- INSTRUCTIONS TO FOLLOW: Lines containing the word "операции" are to be copied from the data below.
***** RECORDS SHOWN
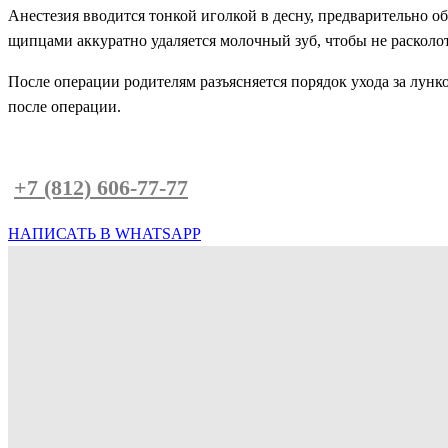
Анестезия вводится тонкой иголкой в десну, предварительно 
щипцами аккуратно удаляется молочный зуб, чтобы не расколот
После операции родителям разъясняется порядок ухода за лунк
после операции.
Запишитесь на консультацию по телефон
у
+7 (812) 606-77-77
или напишите нам в What
НАПИСАТЬ В WHATSAPP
**********
- SOLUTION TO THE EXERCISE:
После операции родителям разъясняется порядок ухода за лунк
после операции.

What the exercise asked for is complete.